The squint-eyed man pushed Ruth toward the old woman. Zelaya's claw-like hand seized the girl's shoulder.
She was jerked forward and up the steps into the van. Almost at once the caravan started, and Zelaya pulled the door to, and darkened the windows.
"Quick, now!" she commanded the girl. "Take off your hat. Gypsies have no use for hats."
She seized it and thrust it into one of her boxes. Then she commanded Ruth to remove her frock, and that followed the hat into the same receptacle. Afterward the girl was forced to take off her shoes and stockings.

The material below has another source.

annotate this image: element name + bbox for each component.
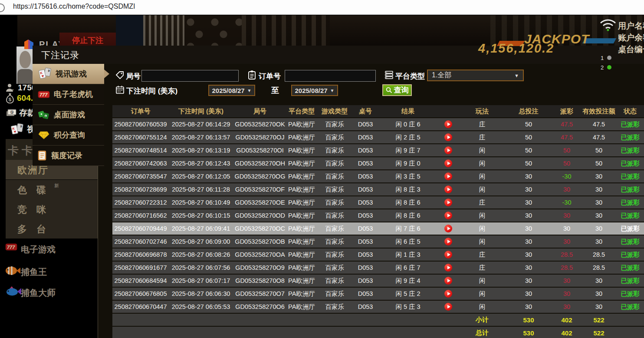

"Sit down here!" commanded Zelaya, as the van rolled along. The queen had been mixing some kind of a lotion in a bowl. Now with a sponge she anointed Ruth's face and neck, far below the collar of any gown she would wear; likewise her arms and hands, and her limbs from the knees down. Then Zelaya threw some earth on Ruth's feet and streaked her limbs with the same. She gave her a torn and not over-clean frock to put on instead of her own clothing, and insisted that she don the ugly garment at once.
"Now, Gentile girl," hissed the old woman, "if they come to search for you, speak at your peril. We say you are ours—a wicked, orphan Gypsy, wicked through and through."
She tore down Ruth's hair and rubbed some lotion into it that darkened its color, too. She really looked as wild and uncouth as the bold girl who waited upon the queen of the Gypsies.
"Now let them find you!" cackled the old woman. "You are Belle, my great-granddaughter, and you are touched here—eh?" and she tapped her own wrinkled forehead with her finger.